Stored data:
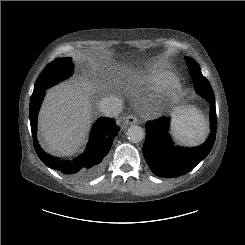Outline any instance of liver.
<instances>
[{"instance_id":"obj_1","label":"liver","mask_w":245,"mask_h":245,"mask_svg":"<svg viewBox=\"0 0 245 245\" xmlns=\"http://www.w3.org/2000/svg\"><path fill=\"white\" fill-rule=\"evenodd\" d=\"M106 87L97 86L87 78H79L48 90L38 119L39 131L47 152L67 156L78 149L91 122L89 97L96 90Z\"/></svg>"}]
</instances>
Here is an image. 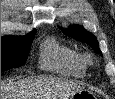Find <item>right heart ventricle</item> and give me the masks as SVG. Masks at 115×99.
<instances>
[{
	"instance_id": "obj_1",
	"label": "right heart ventricle",
	"mask_w": 115,
	"mask_h": 99,
	"mask_svg": "<svg viewBox=\"0 0 115 99\" xmlns=\"http://www.w3.org/2000/svg\"><path fill=\"white\" fill-rule=\"evenodd\" d=\"M38 63L43 70L64 76L83 77L86 73L83 56L52 37L42 43Z\"/></svg>"
}]
</instances>
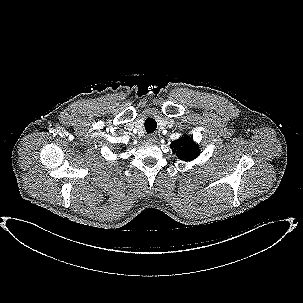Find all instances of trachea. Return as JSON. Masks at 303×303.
Returning a JSON list of instances; mask_svg holds the SVG:
<instances>
[{"label": "trachea", "instance_id": "3493384b", "mask_svg": "<svg viewBox=\"0 0 303 303\" xmlns=\"http://www.w3.org/2000/svg\"><path fill=\"white\" fill-rule=\"evenodd\" d=\"M144 125L147 133H153L157 128V122L153 118H147Z\"/></svg>", "mask_w": 303, "mask_h": 303}]
</instances>
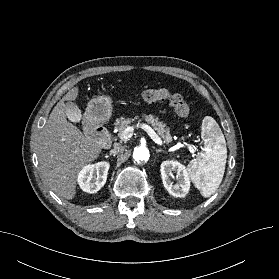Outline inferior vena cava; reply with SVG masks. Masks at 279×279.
I'll list each match as a JSON object with an SVG mask.
<instances>
[{"instance_id":"obj_1","label":"inferior vena cava","mask_w":279,"mask_h":279,"mask_svg":"<svg viewBox=\"0 0 279 279\" xmlns=\"http://www.w3.org/2000/svg\"><path fill=\"white\" fill-rule=\"evenodd\" d=\"M121 152H123V147L120 144H115L114 148L111 149V153H113V154H118Z\"/></svg>"}]
</instances>
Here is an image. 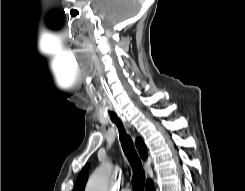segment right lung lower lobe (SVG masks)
<instances>
[{
    "label": "right lung lower lobe",
    "instance_id": "obj_1",
    "mask_svg": "<svg viewBox=\"0 0 245 191\" xmlns=\"http://www.w3.org/2000/svg\"><path fill=\"white\" fill-rule=\"evenodd\" d=\"M146 191H155L154 183L151 179L146 182Z\"/></svg>",
    "mask_w": 245,
    "mask_h": 191
}]
</instances>
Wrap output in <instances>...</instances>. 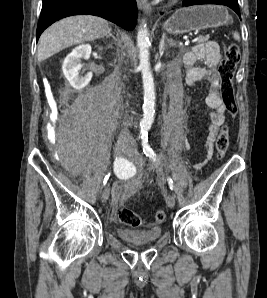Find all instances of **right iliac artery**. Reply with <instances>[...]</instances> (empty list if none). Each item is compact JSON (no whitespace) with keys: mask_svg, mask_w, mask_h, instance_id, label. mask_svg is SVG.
Segmentation results:
<instances>
[{"mask_svg":"<svg viewBox=\"0 0 267 298\" xmlns=\"http://www.w3.org/2000/svg\"><path fill=\"white\" fill-rule=\"evenodd\" d=\"M126 163V160H124V158H116L115 162H114V165L116 167H122L124 164ZM110 174L106 175L105 178H104V184L107 183V180L109 178Z\"/></svg>","mask_w":267,"mask_h":298,"instance_id":"obj_1","label":"right iliac artery"}]
</instances>
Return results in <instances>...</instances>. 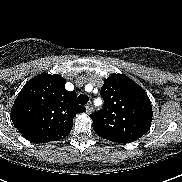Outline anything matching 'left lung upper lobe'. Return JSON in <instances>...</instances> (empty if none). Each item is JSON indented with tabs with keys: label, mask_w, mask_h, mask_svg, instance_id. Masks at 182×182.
I'll return each instance as SVG.
<instances>
[{
	"label": "left lung upper lobe",
	"mask_w": 182,
	"mask_h": 182,
	"mask_svg": "<svg viewBox=\"0 0 182 182\" xmlns=\"http://www.w3.org/2000/svg\"><path fill=\"white\" fill-rule=\"evenodd\" d=\"M100 95L103 110L90 115L93 129L135 141L152 122V105L145 91L132 79L113 74L105 79Z\"/></svg>",
	"instance_id": "1"
}]
</instances>
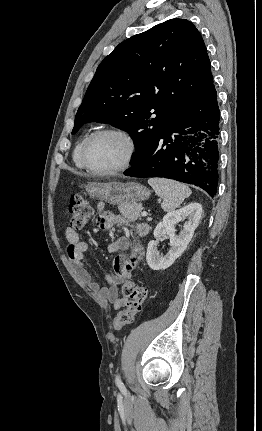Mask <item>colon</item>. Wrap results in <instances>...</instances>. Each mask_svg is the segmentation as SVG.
Wrapping results in <instances>:
<instances>
[{"label":"colon","instance_id":"1","mask_svg":"<svg viewBox=\"0 0 262 431\" xmlns=\"http://www.w3.org/2000/svg\"><path fill=\"white\" fill-rule=\"evenodd\" d=\"M92 213L93 209L89 202L82 195L73 194L69 201V228L73 231L83 229ZM121 293L127 298V304L113 320L115 330L133 323L135 316L142 311L147 289L131 279H126L121 284Z\"/></svg>","mask_w":262,"mask_h":431}]
</instances>
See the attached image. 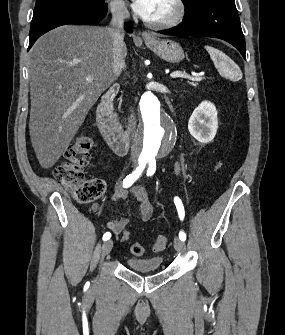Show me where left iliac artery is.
Masks as SVG:
<instances>
[{"label":"left iliac artery","instance_id":"1","mask_svg":"<svg viewBox=\"0 0 285 335\" xmlns=\"http://www.w3.org/2000/svg\"><path fill=\"white\" fill-rule=\"evenodd\" d=\"M148 163H149V165H148V170H147V176H152L156 171V161H155V159H149ZM174 203L176 205V208H177L178 215H179L180 219L183 220L184 216H185V211H184V207H183V204H182L181 200L178 197H175L174 198ZM179 238L182 241H185L186 240V234L183 231H180Z\"/></svg>","mask_w":285,"mask_h":335}]
</instances>
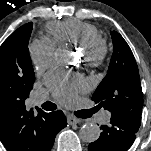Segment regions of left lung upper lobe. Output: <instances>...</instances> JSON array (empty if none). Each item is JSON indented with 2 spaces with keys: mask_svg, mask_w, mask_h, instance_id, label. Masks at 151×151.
<instances>
[{
  "mask_svg": "<svg viewBox=\"0 0 151 151\" xmlns=\"http://www.w3.org/2000/svg\"><path fill=\"white\" fill-rule=\"evenodd\" d=\"M113 54L108 72L92 100L111 112V119L137 132L141 122L142 88L133 53L123 37L111 32Z\"/></svg>",
  "mask_w": 151,
  "mask_h": 151,
  "instance_id": "1",
  "label": "left lung upper lobe"
}]
</instances>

ACTION ITEM:
What you write must match, line for line, the records from the line containing "Segment regions of" through the last line, with every picture left out.

OUTPUT OF THE EXERCISE:
Segment regions of left lung upper lobe. Output: <instances>...</instances> JSON array (empty if none). Each item is JSON indented with 2 spaces with keys: mask_svg, mask_w, mask_h, instance_id, label. Masks at 151×151.
<instances>
[{
  "mask_svg": "<svg viewBox=\"0 0 151 151\" xmlns=\"http://www.w3.org/2000/svg\"><path fill=\"white\" fill-rule=\"evenodd\" d=\"M113 54L108 72L92 100L111 112V119L137 132L141 122L142 88L133 53L123 37L111 32Z\"/></svg>",
  "mask_w": 151,
  "mask_h": 151,
  "instance_id": "1",
  "label": "left lung upper lobe"
}]
</instances>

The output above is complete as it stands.